From the allegations of the complaint, it appears, amongst other things, that in March, 1872, the appellee William S. Peckham was duly appointed guardian of the relatrix, then a minor; that he executed the bond set out with the complaint, on which his coappellees are also liable; that he continued to act as such guardian until the 1st day of February, 1875, during which time he received, as such guardian, the sum of seven thous- [200]*200and dollars, the property of his ward; that on June 22, 1872, he loaned to a copartnership, known as the Lafayette Paper Company, the sum of five thousand dollars out of his said ward’s funds, without authority of law and without an order of court, but solely upon his own motion, and took from said borrowers for such loan their note, signed only by said firm and by the individual members thereof, payable in twelve months, and without any security whatever; that from time to time, as the loans matured, the said guardian renewed the same, and took in like manner notes therefor, without security, until the 15th day of December, 1874, when he again renewed the loan for six months, taking a note signed by the copartnership and its members, as before, payable to himself, as guardian, without security, and due in six months.

It is averred that during the time these loans and renewals were made the money could have been readily loaned in the city of Lafayette, where said guardian and ward resided, at ten per cent, interest, and upon good first mortgage real estate security.

It is further alleged, that on said 1st day of February, 1875, said guardian filed in the Tippecanoe- Circuit Court his report as guardian, representing, amongst other things, that part of his ward’s estate consisted “of a note for $5,000 signed by Lafayette Paper Mill Company, W. A. Potter, Samuel Favorite, H. T. Sample and Fred Geiger, dated December 15, 1874, and that it would be adverse to the interest of his ward to disturb the investment made by him;” that in said report he tendered his resignation as such guardian, and asked the court to approve said investment; that the court did accept and approve said report, and also accepted the resignation of said guardian, and' ordered that he should be discharged from all further liability on account of his said trust.

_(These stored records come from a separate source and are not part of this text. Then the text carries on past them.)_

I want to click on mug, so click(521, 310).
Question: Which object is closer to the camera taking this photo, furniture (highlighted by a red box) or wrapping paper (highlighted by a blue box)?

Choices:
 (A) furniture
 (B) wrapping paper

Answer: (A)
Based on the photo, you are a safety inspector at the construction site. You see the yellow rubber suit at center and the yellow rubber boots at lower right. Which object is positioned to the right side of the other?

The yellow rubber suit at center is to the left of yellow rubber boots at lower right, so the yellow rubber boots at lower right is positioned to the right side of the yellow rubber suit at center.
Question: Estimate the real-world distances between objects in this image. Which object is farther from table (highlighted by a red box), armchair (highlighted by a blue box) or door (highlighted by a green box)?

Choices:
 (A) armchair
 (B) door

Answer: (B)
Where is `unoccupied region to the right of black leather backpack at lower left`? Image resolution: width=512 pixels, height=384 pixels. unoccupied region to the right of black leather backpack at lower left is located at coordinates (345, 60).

[201]*201The complaint further avers, that said report was false and misleading in this, that it was not adverse to the interest of said ward, that said investment of $5,000 upon the unsecured note.of said copartnership should be undisturbed; but, on the contrary, at the time of making said report, and also on said 15th day of December, 1874, when said note was made, and for a long time before, the said firm and each member thereof were insolvent, which fact the said guardian well knew, but failed and omitted to inform the court of said fact; and failed and omitted to inform the court that said paper mill company was unincorporated, and was only a private co-partnership, composed only of the signers of said note, and that the safety of said assets of said ward required that prompt steps should be taken to collect or secure the same, which fact was true and well known to said guardian, because of which insolvency said sum of money has become wholly lost; that said guardian in and by said report and resignation did not inform the court that said note of said firm was for moneys of said ward theretofore loaned by him as such guardian to said firm; that said report was filed and said order of court was made ex parte and without the knowledge or consent of said ward, and is wrongful and oppressive; that on the day of his said discharge said guardian assigned, without recourse on himself, said note to his successor.

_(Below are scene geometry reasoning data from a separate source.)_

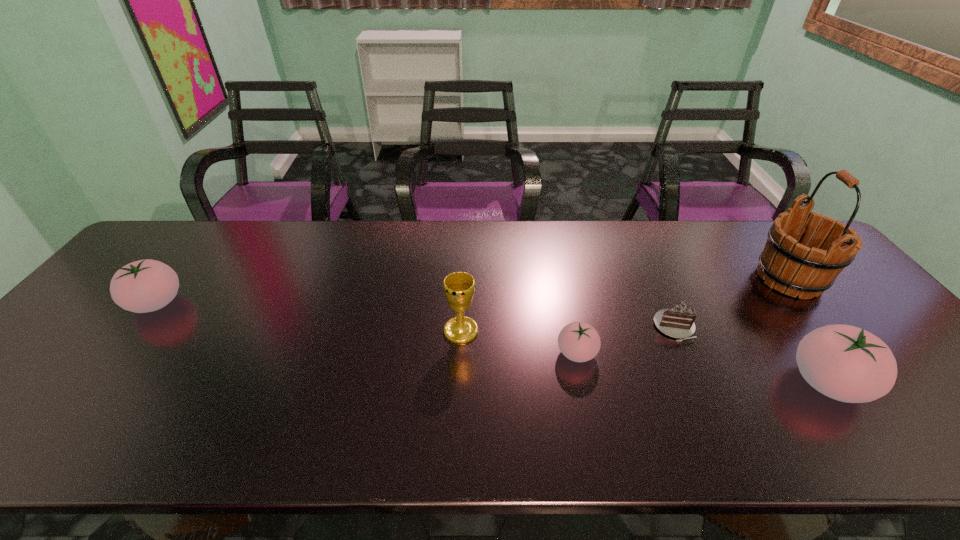 In the image, there is a desktop. Where is `free space at the far edge`? free space at the far edge is located at coordinates [x=197, y=264].

Where is `vacant space at the near edge`? This screenshot has height=540, width=960. vacant space at the near edge is located at coordinates (115, 392).

This screenshot has width=960, height=540. Identify the location of free space at the far left corner. (170, 222).

You are a GUI agent. You are given a task and a screenshot of the screen. Output one action in this format:
    pyautogui.click(x=<x>, y=<y>)
    Task: Click on the vacant space in between the leftmost object and the shortest object
    The width and height of the screenshot is (960, 540).
    Given the screenshot: What is the action you would take?
    pyautogui.click(x=416, y=315)

Where is `free area in between the second shortest object and the leftmost tomato`? The height and width of the screenshot is (540, 960). free area in between the second shortest object and the leftmost tomato is located at coordinates (367, 328).

Find the location of `empty location between the shortest tomato and the second tallest tomato`. empty location between the shortest tomato and the second tallest tomato is located at coordinates (367, 328).

You are a GUI agent. You are given a task and a screenshot of the screen. Output one action in this format:
    pyautogui.click(x=<x>, y=<y>)
    Task: Click on the free space that is in between the shortest object and the rightmost tomato
    
    Given the screenshot: What is the action you would take?
    pyautogui.click(x=751, y=355)

Where is `vacant area between the second tomato from left to right and the second tallest tomato`? vacant area between the second tomato from left to right and the second tallest tomato is located at coordinates point(367,328).

This screenshot has height=540, width=960. Find the location of `free space between the tallest object and the chalice`. free space between the tallest object and the chalice is located at coordinates (625, 305).

I want to click on vacant area that lies between the tallest object and the chalice, so click(625, 305). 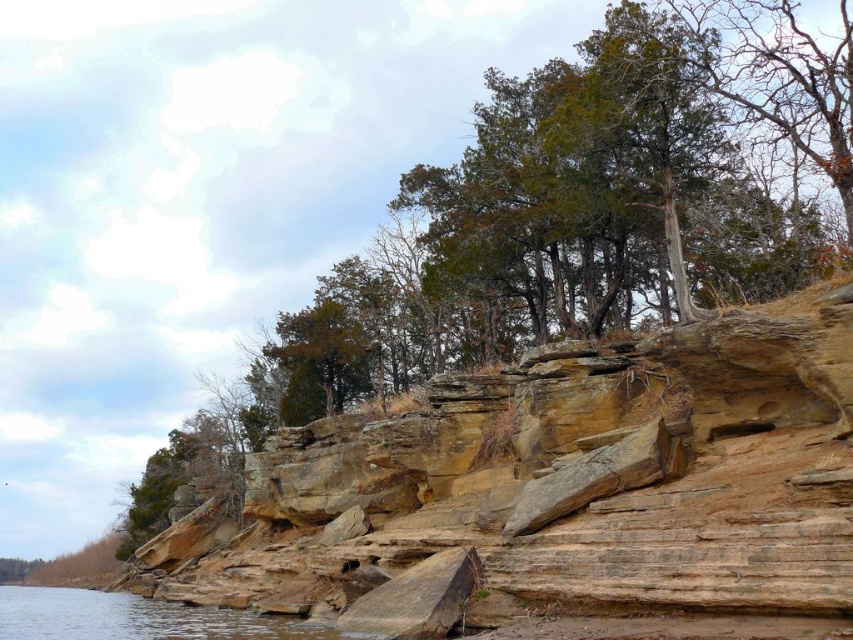 Question: Can you confirm if yellowish-brown rock at center is bigger than clear water at lower left?

Choices:
 (A) no
 (B) yes

Answer: (A)

Question: Can you confirm if yellowish-brown rock at center is thinner than clear water at lower left?

Choices:
 (A) no
 (B) yes

Answer: (B)

Question: Is yellowish-brown rock at center to the right of clear water at lower left from the viewer's perspective?

Choices:
 (A) yes
 (B) no

Answer: (A) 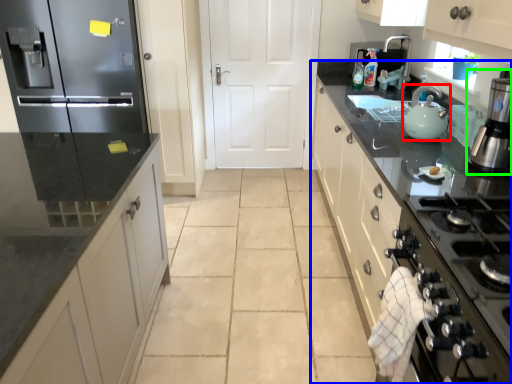 Question: Considering the real-world distances, which object is closest to kitchen appliance (highlighted by a red box)? countertop (highlighted by a blue box) or home appliance (highlighted by a green box).

Choices:
 (A) countertop
 (B) home appliance

Answer: (B)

It is first contended by counsel, that the order of the Tippecanoe Circuit Court approving the final report and accepting the resignation of the guardian was an adjudication of the claim here made by the relatrix.

In Wainwright v. Smith, 106 Ind. 239, it was held that it is not necessary that the approval of a guardian’s report in final settlement should be set aside in order to maintain an action against the guardian for negligence, unless the approval of the report was in some way an [202]*202adjudication of the matters of which complaint is made; that the approval of such settlement report is an adjudication of all matters involved in, or which properly belong to, the proper accounting of moneys with which the guardian was chargeable; but that such approval does not adjudicate the subject of the guardian’s negligence in the management of the ward’s estate, unless that subject is embraced in the report. See, also, Naugle v. State, ex rel., 101 Ind. 284.

The rule thus laid down as to final settlement reports, and when the ward has arrived at full age, must prevail even more strongly in case of ex parte orders made from time to time during the pendency of the guardianship, and while .the ward is yet incapable of acting for himself.

Of such ex parte orders, it is said, in the case of State, ex rel., v. Wheeler, 127 Ind. 451, that whether made by the court by way of direction to the guardian, or of approval of action theretofore taken by him, they are, like those made in the settlement of an estate, to be regarded as prima facie correct, but are, as a rule, within the control of the court making them until final settlement of the guardianship; and that such orders may, at all times before final settlement and discharge of the guardian, be set aside, corrected, or modified, if the requirements of justice demand it.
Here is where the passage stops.